**Task to complete**
Transcribe the data exactly, omitting whatever pictures it holds.
════════
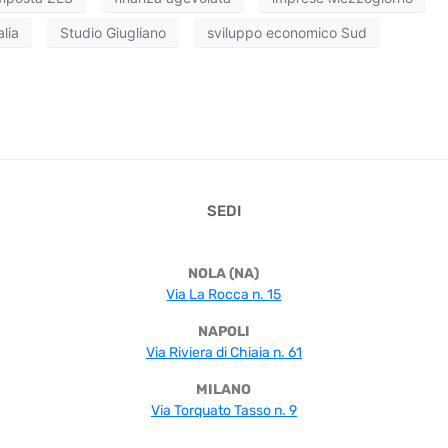
alia
Studio Giugliano
sviluppo economico Sud
SEDI
NOLA (NA)
Via La Rocca n. 15
NAPOLI
Via Riviera di Chiaia n. 61
MILANO
Via Torquato Tasso n. 9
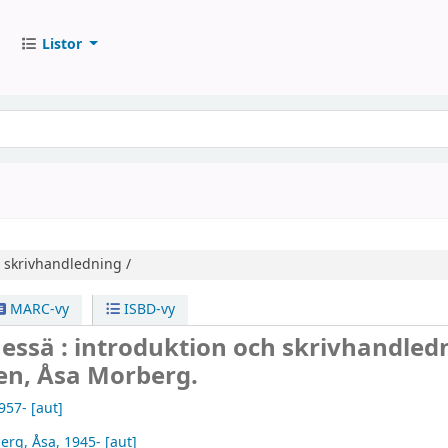
Listor
 skrivhandledning /
MARC-vy
ISBD-vy
ssä : introduktion och skrivhandledn
en, Åsa Morberg.
1957-
[aut]
erg, Åsa
, 1945-
[aut]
════════
**Completed exercise**
alia
Studio Giugliano
sviluppo economico Sud
SEDI
NOLA (NA)
Via La Rocca n. 15
NAPOLI
Via Riviera di Chiaia n. 61
MILANO
Via Torquato Tasso n. 9
Listor
 skrivhandledning /
MARC-vy
ISBD-vy
ssä : introduktion och skrivhandledn
en, Åsa Morberg.
1957-
[aut]
erg, Åsa
, 1945-
[aut]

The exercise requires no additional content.